What you will do: Lines in the listing below that include the word "point" need to be copied.

Records shown below:

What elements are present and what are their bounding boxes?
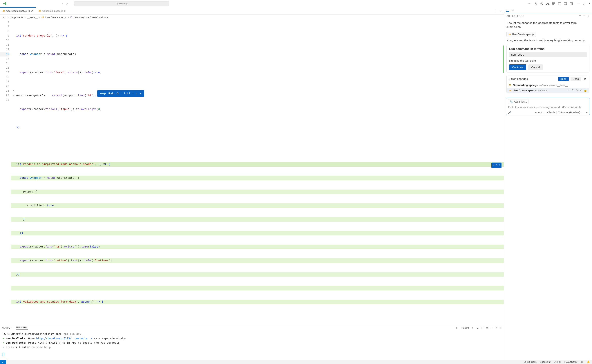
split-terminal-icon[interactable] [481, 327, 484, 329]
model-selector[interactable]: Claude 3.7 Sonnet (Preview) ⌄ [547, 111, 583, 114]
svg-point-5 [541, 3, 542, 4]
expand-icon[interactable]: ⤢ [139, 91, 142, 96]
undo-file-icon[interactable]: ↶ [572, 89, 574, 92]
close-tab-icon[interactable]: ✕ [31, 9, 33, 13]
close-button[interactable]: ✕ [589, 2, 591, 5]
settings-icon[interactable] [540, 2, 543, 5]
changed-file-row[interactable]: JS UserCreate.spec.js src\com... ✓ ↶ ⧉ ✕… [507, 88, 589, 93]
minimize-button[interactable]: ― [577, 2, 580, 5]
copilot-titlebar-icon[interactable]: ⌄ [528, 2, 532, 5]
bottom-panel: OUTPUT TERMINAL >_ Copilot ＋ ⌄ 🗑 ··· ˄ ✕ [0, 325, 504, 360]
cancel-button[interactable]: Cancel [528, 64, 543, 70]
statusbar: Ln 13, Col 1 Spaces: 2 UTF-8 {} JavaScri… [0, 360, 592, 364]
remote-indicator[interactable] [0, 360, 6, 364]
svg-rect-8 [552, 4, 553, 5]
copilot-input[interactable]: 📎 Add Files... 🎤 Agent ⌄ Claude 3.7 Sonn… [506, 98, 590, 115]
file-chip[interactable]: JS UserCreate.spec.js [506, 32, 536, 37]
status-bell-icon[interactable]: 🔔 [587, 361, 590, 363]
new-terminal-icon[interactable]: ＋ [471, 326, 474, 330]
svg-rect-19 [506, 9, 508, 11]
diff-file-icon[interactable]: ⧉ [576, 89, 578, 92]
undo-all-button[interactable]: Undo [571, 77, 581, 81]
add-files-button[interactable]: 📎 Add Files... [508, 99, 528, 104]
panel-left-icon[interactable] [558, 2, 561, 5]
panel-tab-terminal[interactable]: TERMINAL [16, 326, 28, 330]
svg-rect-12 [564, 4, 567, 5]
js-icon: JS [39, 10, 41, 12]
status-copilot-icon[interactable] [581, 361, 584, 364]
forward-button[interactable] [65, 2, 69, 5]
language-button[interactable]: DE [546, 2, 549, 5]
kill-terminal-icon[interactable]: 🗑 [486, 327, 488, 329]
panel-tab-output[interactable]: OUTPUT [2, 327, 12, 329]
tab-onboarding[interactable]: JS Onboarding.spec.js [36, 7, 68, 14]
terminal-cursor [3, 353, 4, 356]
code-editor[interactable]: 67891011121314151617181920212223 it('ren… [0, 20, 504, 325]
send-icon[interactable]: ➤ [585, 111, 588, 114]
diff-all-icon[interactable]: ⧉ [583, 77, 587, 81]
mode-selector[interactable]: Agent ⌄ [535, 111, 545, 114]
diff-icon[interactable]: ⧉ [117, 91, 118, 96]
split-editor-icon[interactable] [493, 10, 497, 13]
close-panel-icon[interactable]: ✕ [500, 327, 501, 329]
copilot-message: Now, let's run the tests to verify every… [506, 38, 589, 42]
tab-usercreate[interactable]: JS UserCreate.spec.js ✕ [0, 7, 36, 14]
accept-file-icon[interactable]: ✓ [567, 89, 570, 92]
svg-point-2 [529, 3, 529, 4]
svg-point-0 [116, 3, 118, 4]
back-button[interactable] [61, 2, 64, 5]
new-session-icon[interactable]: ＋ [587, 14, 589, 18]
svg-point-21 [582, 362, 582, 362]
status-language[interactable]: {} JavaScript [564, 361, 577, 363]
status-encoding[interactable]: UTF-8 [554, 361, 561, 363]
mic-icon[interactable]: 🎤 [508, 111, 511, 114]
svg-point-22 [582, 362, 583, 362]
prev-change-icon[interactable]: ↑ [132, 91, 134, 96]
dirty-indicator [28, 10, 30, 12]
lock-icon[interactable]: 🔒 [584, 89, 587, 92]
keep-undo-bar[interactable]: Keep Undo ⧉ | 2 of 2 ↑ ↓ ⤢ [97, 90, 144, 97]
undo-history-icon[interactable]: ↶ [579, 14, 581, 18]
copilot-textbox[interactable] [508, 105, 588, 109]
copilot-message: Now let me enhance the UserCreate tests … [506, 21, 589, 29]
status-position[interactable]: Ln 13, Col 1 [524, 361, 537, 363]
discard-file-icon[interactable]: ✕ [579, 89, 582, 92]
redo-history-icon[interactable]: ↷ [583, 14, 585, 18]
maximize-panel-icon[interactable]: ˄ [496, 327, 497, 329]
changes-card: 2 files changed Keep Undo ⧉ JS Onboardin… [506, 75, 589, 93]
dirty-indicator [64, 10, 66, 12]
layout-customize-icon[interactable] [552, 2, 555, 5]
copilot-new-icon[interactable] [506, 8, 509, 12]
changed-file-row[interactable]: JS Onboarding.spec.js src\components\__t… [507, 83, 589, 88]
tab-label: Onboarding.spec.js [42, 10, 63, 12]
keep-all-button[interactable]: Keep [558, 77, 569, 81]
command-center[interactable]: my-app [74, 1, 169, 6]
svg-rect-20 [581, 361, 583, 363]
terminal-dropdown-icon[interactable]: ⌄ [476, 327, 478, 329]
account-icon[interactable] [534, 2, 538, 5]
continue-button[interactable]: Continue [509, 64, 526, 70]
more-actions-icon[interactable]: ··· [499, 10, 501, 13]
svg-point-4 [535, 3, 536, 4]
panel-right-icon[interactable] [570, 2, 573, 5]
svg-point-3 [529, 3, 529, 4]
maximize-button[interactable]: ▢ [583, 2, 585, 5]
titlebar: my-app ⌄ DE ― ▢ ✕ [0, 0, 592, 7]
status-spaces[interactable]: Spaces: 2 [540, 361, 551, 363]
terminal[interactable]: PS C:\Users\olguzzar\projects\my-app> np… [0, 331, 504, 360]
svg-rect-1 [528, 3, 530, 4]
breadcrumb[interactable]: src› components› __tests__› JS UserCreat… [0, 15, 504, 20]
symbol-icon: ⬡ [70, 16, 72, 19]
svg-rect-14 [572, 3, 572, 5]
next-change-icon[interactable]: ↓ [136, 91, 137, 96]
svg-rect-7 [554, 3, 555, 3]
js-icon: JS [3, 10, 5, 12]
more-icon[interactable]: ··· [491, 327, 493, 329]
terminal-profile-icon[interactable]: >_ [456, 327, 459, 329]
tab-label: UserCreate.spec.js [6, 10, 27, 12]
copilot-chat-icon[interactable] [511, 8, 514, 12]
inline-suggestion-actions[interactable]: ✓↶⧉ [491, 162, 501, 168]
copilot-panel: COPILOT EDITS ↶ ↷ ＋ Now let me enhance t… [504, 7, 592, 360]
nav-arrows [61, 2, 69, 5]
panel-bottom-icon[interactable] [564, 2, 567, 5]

End of Records shown.
Records shown below:

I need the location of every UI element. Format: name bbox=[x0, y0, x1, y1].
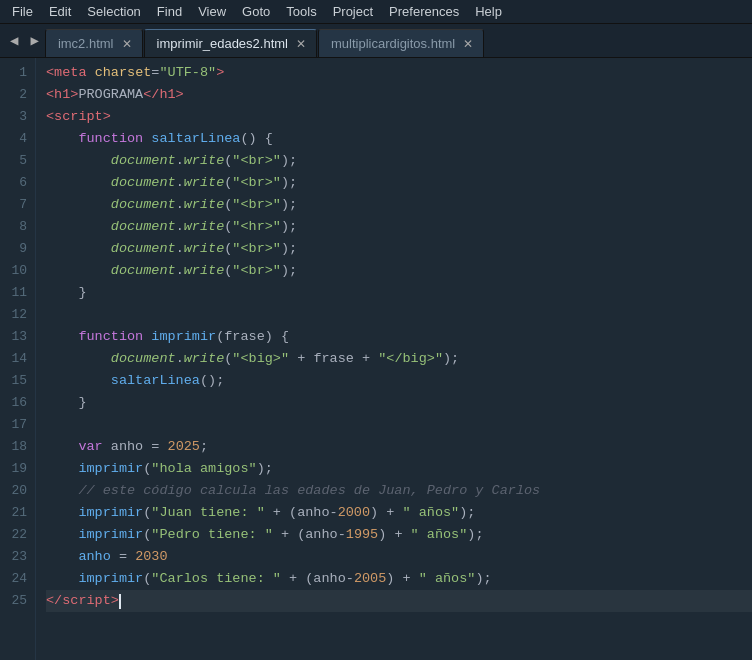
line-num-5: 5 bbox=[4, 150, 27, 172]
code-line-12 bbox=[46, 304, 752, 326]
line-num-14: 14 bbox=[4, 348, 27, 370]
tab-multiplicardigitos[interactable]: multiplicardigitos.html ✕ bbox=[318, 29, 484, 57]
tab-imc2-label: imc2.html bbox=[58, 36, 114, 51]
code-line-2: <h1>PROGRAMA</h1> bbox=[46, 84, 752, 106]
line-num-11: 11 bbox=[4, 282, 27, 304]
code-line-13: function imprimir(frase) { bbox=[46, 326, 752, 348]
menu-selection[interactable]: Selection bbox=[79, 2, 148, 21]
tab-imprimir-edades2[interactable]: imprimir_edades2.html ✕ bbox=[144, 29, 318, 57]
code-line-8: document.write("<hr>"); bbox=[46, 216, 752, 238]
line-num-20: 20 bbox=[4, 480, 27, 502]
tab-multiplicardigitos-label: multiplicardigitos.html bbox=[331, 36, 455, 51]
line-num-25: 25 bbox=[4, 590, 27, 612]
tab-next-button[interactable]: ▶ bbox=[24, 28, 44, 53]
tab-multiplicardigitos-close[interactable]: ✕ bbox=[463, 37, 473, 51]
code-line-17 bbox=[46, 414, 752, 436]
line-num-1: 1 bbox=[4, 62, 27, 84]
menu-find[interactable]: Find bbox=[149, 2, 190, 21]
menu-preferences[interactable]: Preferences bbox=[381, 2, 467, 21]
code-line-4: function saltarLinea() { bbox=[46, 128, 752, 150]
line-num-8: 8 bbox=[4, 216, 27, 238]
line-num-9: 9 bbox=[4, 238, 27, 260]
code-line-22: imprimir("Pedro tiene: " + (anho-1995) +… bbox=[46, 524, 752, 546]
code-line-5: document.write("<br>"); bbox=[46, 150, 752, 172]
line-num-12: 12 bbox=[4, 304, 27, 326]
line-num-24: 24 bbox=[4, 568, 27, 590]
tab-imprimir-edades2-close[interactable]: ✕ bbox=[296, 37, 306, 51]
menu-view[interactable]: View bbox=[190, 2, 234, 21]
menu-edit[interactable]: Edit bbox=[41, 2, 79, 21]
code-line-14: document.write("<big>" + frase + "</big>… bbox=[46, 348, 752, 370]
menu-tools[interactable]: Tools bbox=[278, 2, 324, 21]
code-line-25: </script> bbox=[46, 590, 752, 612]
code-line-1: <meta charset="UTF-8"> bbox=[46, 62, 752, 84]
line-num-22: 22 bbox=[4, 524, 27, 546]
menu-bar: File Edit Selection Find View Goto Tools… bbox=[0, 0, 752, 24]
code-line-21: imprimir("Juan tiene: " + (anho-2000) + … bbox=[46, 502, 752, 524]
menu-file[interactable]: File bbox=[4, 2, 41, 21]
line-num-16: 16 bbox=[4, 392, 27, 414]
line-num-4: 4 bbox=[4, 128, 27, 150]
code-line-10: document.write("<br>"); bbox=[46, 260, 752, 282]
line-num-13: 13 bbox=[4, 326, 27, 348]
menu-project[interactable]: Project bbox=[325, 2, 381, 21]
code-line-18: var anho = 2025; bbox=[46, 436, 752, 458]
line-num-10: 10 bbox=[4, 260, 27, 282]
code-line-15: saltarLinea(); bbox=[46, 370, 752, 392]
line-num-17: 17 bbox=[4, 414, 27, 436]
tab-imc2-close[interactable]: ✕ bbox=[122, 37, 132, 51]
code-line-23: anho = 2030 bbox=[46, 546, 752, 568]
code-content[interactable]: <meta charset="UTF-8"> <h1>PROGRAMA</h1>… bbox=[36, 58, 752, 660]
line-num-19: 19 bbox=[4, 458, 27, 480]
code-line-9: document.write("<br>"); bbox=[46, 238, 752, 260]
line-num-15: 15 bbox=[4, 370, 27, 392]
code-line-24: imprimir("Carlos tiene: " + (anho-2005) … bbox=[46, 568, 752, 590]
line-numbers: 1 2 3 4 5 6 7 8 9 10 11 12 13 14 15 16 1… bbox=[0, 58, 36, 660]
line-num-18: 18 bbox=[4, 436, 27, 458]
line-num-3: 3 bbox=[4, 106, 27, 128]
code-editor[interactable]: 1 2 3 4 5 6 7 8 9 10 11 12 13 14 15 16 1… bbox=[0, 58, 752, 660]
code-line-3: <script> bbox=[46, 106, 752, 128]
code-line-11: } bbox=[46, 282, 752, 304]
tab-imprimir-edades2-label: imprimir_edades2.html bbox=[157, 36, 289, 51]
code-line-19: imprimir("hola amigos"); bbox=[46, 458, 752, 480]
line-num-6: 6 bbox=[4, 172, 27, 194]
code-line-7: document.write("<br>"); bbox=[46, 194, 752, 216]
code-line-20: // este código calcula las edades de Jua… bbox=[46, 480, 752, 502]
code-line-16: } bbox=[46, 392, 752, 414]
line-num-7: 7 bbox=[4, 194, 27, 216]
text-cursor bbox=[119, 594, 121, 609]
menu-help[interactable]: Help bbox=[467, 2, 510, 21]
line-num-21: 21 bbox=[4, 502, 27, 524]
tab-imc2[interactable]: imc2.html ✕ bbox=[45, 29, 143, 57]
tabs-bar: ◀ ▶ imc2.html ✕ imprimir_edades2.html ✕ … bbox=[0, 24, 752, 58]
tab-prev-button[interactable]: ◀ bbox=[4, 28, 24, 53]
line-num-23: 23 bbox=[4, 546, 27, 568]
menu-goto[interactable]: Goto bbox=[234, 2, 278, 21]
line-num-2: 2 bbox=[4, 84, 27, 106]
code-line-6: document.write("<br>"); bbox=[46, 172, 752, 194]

End of Records shown.

Solution:
svg-point-5 [541, 3, 542, 4]
svg-point-2 [529, 3, 529, 4]
svg-point-0 [116, 3, 118, 4]
svg-point-21 [582, 362, 582, 362]
svg-point-22 [582, 362, 583, 362]
svg-point-4 [535, 3, 536, 4]
svg-point-3 [529, 3, 529, 4]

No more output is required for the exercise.